Lire Boni est assez éprouvant et déprimant. Du haut d’un travail théorique plutôt sérieux, Boni donne corps à la vieille opposition entre technique et technologie, entre artisanat et industrie. Pourtant, je ne suis pas sûr que ce discours puisse porter, pas plus qu’il n’a porté hier, autre que marginalement. La promesse du confort, qui semble ce qui reste du vieux rêve du progrès, ne semble pouvoir être défaite que par l’effondrement qui s’annonce. L’hypotechnologie demeure une promesse d’un retour à la bougie. C’est peut-être ce à quoi nous serons contraints, mais l’aporie du confort nous montre qu’il n’est pas un horizon qu’on peut éloigner de nous si facilement. Certainement parce que l’individualisme de nos sociétés contemporaines rend l’inconfort encore moins désirable qu’il n’a été dans les sociétés familiales d’antan. Le confort n’est pas un horizon. L’inconfort non plus.  

Hubert Guillaud

A propos du livre de Stefano Boni, Homo Confort : le prix à payer d’une vie sans efforts ni contraintes, L’échappée, 2022, 256 p. 19 euros.

Pour une politique des appariements

Comment ça matche, une sociologie de l’appariement est assurément un livre à réserver aux spécialistes, pourtant, je vous invite à ne pas passer à côté, tant il est éclairant pour les questions technologiques. Son propos choral s’intéresse à l’appariement, c’est-à-dire aux processus visant à associer des individus et/ou des ressources deux à deux. Apparier consiste à marier, à faire des pairs, à rapprocher deux choses entre elles. Et de plus en plus souvent, ce “mariage” entre un rein et un receveur, entre un étudiant et une formation, entre un chômeur et un emploi… est médié et assuré par la technologie. C’est même à cela qu’elle sert ! Trier, classer, scorer et affecter. C’est l’essence même de bien des traitements : assembler des choses entre elles, en calculant le meilleur appariement possible !

Ce livre collectif, dirigé par Melchior Simioni (@MelchiorSimioni) et Philippe Steiner, rassemble 9 contributions sur différents systèmes et méthodes d’appariements, certains complètement technologisés, d’autres beaucoup moins, voire pas du tout. Affelnet et Parcoursup s’y taillent la part du lion, avec d’excellentes contributions de Julien Grenet et Leïla Frouillou (ainsi que Clément Pin et Agnès van Zanten), mais on trouve aussi des articles sur la rencontre en ligne signé Emmanuel Kessous, le logement social (signé Marine Bourgeois), le logement carcéral (Simioni), l’emploi (signé Hadrien Clouet et Jean-Marie Pillon), la santé (un sur la transpantation rénale signé Steiner et un sur les essais précoces en cancérologie signé Sylvain Besle). Je ne vais pas revenir sur chacune des contributions, qui mériteraient pour beaucoup de longs développements pour en exposer la richesse (notamment parce qu’elles sont toujours très concrètes, donc très informatives), mais plutôt vous faire part de quelques impressions d’ensemble, en prenant beaucoup de distance avec les propos mêmes du livre. Et esquisser une réflexion un peu politique sur l’appariement et ses limites, comme nous y invite cette sociologie. 

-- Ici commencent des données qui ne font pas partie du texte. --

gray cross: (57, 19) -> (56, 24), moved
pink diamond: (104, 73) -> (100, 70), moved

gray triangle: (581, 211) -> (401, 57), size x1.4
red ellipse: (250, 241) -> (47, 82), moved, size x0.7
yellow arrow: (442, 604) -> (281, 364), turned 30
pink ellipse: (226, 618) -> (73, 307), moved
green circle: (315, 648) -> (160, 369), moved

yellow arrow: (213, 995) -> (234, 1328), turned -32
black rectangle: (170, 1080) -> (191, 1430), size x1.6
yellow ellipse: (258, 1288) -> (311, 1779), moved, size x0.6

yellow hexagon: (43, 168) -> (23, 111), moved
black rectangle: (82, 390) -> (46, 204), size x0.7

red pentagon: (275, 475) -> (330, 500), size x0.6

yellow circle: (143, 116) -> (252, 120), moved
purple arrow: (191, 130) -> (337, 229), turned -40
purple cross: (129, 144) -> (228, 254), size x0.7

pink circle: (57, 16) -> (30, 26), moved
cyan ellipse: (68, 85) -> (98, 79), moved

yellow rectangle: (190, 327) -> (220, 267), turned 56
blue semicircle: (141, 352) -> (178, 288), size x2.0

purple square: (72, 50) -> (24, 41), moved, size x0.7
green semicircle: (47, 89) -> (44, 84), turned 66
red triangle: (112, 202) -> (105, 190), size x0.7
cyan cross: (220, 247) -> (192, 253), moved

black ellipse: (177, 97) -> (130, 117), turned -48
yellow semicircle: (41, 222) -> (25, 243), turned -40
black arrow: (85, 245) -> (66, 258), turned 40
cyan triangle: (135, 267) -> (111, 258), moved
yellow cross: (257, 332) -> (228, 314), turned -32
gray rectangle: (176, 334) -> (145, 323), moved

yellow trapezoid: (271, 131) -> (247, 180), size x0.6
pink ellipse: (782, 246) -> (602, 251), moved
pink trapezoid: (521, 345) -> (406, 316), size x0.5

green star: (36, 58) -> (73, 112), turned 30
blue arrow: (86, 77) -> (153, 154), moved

L’appariement, un outil politique

Dans leur introduction, Simioni et Steiner rappellent que l’appariement est bien souvent une épreuve de vie, ce calcul a souvent des conséquences importantes, voire décisives, sur les individus qui les subissent. Obtenir un prêt bancaire, un rein, une place en crèche, une formation, un emploi, un logement social… dépendent de plus en plus souvent d’un calcul, d’un score, qui va vous permettre de l’obtenir ou pas. Les critères, les pondérations choisies, les modalités de scoring ou de tri pratiquées déterminent des possibilités individuelles d’abord, des trajectoires de vie, d’existence, mais également des choix de société (selon qu’ils privilégient l’efficacité, la stabilité, la diversité, l’égalité, l’équité…). Les arènes d’appariements sont les outils puissants du monde d’aujourd’hui qui permettent de gérer en masse les demandes individuelles selon les ressources disponibles. Ce sont donc des outils éminemment politiques qui se présentent le plus souvent sous une forme technique, objective, neutre, faite de critères, de pondération, de calcul. Sous cet aspect savant, complexe, s’ingénient des outils pour tenir à distance les individus alors même que ces calculs ne sont jamais neutres ni objectifs (comme les commissions arbitrales, qu’ils outillent plus qu’ils ne remplacent, ont toujours été soupçonnées de n’être ni neutres, ni objectives). Ce sont des technologies avec des objectifs et ceux-ci sont rarement ceux de ceux qui sont calculés. 

Sous prétexte de complexité, les citoyens et individus sont tenus à distance des arènes de calculs qui déterminent leurs vies, sans toujours saisir que ces calculs pourraient être orientés bien plus à leur bénéfice qu’ils ne le sont. Ce sont des outils de l’intérêt général qui ne sont pas toujours orienté pour celui-ci, à l’image du plus emblématique d’entre eux, Parcoursup qui vise à distribuer aux “meilleurs” les meilleurs places plutôt qu’à tous les places que chacun préférerait (la fin de l’ordonnancement des voeux selon les préférences des élèves qu’il y avait dans APB est une parfaite illustration que Parcoursup ne poursuit plus la meilleure satisfaction des élèves). Si l’appariement apparie, le risque est qu’il le face depuis une efficacité technique au détriment d’une justice politique. En fait, l’appariement est un idéal vers lequel tendre, mais jamais atteint, comme la liberté ou l’égalité. Trop souvent, il sert certains au détriment d’autres. Et sans surprise aucune, du logement social au logement carcéral aux parcours scolaires (on pourrait y ajouter d’autres arènes, comme les prêts bancaires), au matching de la rencontre, ce sont d’abord et souvent les mieux pourvus qui sont les mieux servis. 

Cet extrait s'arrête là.